(Collected data entries)
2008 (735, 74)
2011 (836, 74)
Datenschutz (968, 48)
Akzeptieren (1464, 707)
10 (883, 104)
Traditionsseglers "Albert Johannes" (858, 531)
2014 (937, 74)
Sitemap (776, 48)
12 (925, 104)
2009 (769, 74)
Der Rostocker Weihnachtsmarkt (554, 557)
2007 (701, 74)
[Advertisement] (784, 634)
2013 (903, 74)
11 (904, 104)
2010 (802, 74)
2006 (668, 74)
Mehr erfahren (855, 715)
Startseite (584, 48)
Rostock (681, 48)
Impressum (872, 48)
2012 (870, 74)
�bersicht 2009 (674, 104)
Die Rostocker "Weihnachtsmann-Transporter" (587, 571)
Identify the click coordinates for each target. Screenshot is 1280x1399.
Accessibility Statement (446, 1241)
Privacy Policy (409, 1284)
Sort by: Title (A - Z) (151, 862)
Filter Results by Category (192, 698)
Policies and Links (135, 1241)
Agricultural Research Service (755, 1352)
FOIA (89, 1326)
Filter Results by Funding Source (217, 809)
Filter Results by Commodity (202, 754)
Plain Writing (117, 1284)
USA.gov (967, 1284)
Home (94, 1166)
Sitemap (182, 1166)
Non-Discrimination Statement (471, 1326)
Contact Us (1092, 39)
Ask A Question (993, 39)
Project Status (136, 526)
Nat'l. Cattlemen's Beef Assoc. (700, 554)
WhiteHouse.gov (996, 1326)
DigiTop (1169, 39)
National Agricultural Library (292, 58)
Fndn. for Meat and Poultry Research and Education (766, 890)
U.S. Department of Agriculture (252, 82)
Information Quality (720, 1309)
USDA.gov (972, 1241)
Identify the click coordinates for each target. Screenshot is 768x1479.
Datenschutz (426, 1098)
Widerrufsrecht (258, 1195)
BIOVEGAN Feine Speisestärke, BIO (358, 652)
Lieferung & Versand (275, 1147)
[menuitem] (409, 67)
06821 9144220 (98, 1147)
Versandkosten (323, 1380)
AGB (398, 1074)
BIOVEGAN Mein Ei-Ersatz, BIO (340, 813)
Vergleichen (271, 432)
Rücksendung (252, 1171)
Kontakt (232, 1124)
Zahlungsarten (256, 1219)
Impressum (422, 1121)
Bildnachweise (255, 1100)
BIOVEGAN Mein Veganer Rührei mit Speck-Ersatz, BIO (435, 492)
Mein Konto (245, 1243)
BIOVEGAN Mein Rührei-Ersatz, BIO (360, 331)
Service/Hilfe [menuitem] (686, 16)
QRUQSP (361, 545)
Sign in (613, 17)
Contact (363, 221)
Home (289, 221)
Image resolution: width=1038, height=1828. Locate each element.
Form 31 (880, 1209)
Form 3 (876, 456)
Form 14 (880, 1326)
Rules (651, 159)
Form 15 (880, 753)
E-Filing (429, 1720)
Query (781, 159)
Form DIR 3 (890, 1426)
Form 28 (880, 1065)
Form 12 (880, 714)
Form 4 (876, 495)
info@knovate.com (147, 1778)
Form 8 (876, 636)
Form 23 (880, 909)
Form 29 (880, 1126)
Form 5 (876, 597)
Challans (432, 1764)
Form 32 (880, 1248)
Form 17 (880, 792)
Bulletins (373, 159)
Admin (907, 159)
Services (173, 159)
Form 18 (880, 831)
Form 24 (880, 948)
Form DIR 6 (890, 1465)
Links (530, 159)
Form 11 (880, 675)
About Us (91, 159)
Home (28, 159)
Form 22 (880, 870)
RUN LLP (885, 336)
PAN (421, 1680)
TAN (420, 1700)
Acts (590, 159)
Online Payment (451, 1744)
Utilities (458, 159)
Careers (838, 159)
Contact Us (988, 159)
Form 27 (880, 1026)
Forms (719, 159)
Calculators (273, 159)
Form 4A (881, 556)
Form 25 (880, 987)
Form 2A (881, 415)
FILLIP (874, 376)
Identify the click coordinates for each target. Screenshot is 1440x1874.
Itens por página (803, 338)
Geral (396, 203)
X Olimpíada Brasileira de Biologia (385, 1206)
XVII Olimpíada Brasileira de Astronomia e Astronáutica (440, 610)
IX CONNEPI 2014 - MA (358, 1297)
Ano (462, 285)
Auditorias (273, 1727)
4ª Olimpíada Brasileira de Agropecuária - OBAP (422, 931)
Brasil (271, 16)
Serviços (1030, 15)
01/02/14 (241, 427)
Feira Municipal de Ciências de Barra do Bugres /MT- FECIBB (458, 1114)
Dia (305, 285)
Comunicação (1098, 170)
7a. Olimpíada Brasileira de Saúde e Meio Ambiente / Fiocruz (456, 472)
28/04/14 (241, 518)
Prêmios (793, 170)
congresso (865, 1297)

> [EXERCISE]: Reproduce, please, every line of the records above without alteration.

> [TASK OUTPUT]:
2008 (735, 74)
2011 (836, 74)
Datenschutz (968, 48)
Akzeptieren (1464, 707)
10 (883, 104)
Traditionsseglers "Albert Johannes" (858, 531)
2014 (937, 74)
Sitemap (776, 48)
12 (925, 104)
2009 (769, 74)
Der Rostocker Weihnachtsmarkt (554, 557)
2007 (701, 74)
[Advertisement] (784, 634)
2013 (903, 74)
11 (904, 104)
2010 (802, 74)
2006 (668, 74)
Mehr erfahren (855, 715)
Startseite (584, 48)
Rostock (681, 48)
Impressum (872, 48)
2012 (870, 74)
�bersicht 2009 (674, 104)
Die Rostocker "Weihnachtsmann-Transporter" (587, 571)
Identify the click coordinates for each target. Screenshot is 1280x1399.
Accessibility Statement (446, 1241)
Privacy Policy (409, 1284)
Sort by: Title (A - Z) (151, 862)
Filter Results by Category (192, 698)
Policies and Links (135, 1241)
Agricultural Research Service (755, 1352)
FOIA (89, 1326)
Filter Results by Funding Source (217, 809)
Filter Results by Commodity (202, 754)
Plain Writing (117, 1284)
USA.gov (967, 1284)
Home (94, 1166)
Sitemap (182, 1166)
Non-Discrimination Statement (471, 1326)
Contact Us (1092, 39)
Ask A Question (993, 39)
Project Status (136, 526)
Nat'l. Cattlemen's Beef Assoc. (700, 554)
WhiteHouse.gov (996, 1326)
DigiTop (1169, 39)
National Agricultural Library (292, 58)
Fndn. for Meat and Poultry Research and Education (766, 890)
U.S. Department of Agriculture (252, 82)
Information Quality (720, 1309)
USDA.gov (972, 1241)
Identify the click coordinates for each target. Screenshot is 768x1479.
Datenschutz (426, 1098)
Widerrufsrecht (258, 1195)
BIOVEGAN Feine Speisestärke, BIO (358, 652)
Lieferung & Versand (275, 1147)
[menuitem] (409, 67)
06821 9144220 (98, 1147)
Versandkosten (323, 1380)
AGB (398, 1074)
BIOVEGAN Mein Ei-Ersatz, BIO (340, 813)
Vergleichen (271, 432)
Rücksendung (252, 1171)
Kontakt (232, 1124)
Zahlungsarten (256, 1219)
Impressum (422, 1121)
Bildnachweise (255, 1100)
BIOVEGAN Mein Veganer Rührei mit Speck-Ersatz, BIO (435, 492)
Mein Konto (245, 1243)
BIOVEGAN Mein Rührei-Ersatz, BIO (360, 331)
Service/Hilfe [menuitem] (686, 16)
QRUQSP (361, 545)
Sign in (613, 17)
Contact (363, 221)
Home (289, 221)
Image resolution: width=1038, height=1828. Locate each element.
Form 31 (880, 1209)
Form 3 (876, 456)
Form 14 (880, 1326)
Rules (651, 159)
Form 15 (880, 753)
E-Filing (429, 1720)
Query (781, 159)
Form DIR 3 (890, 1426)
Form 28 (880, 1065)
Form 12 (880, 714)
Form 4 (876, 495)
info@knovate.com (147, 1778)
Form 8 (876, 636)
Form 23 (880, 909)
Form 29 (880, 1126)
Form 5 (876, 597)
Challans (432, 1764)
Form 32 (880, 1248)
Form 17 (880, 792)
Bulletins (373, 159)
Admin (907, 159)
Services (173, 159)
Form 18 (880, 831)
Form 24 (880, 948)
Form DIR 6 (890, 1465)
Links (530, 159)
Form 11 (880, 675)
About Us (91, 159)
Home (28, 159)
Form 22 (880, 870)
RUN LLP (885, 336)
PAN (421, 1680)
TAN (420, 1700)
Acts (590, 159)
Online Payment (451, 1744)
Utilities (458, 159)
Careers (838, 159)
Contact Us (988, 159)
Form 27 (880, 1026)
Forms (719, 159)
Calculators (273, 159)
Form 4A (881, 556)
Form 25 (880, 987)
Form 2A (881, 415)
FILLIP (874, 376)
Identify the click coordinates for each target. Screenshot is 1440x1874.
Itens por página (803, 338)
Geral (396, 203)
X Olimpíada Brasileira de Biologia (385, 1206)
XVII Olimpíada Brasileira de Astronomia e Astronáutica (440, 610)
IX CONNEPI 2014 - MA (358, 1297)
Ano (462, 285)
Auditorias (273, 1727)
4ª Olimpíada Brasileira de Agropecuária - OBAP (422, 931)
Brasil (271, 16)
Serviços (1030, 15)
01/02/14 (241, 427)
Feira Municipal de Ciências de Barra do Bugres /MT- FECIBB (458, 1114)
Dia (305, 285)
Comunicação (1098, 170)
7a. Olimpíada Brasileira de Saúde e Meio Ambiente / Fiocruz (456, 472)
28/04/14 (241, 518)
Prêmios (793, 170)
congresso (865, 1297)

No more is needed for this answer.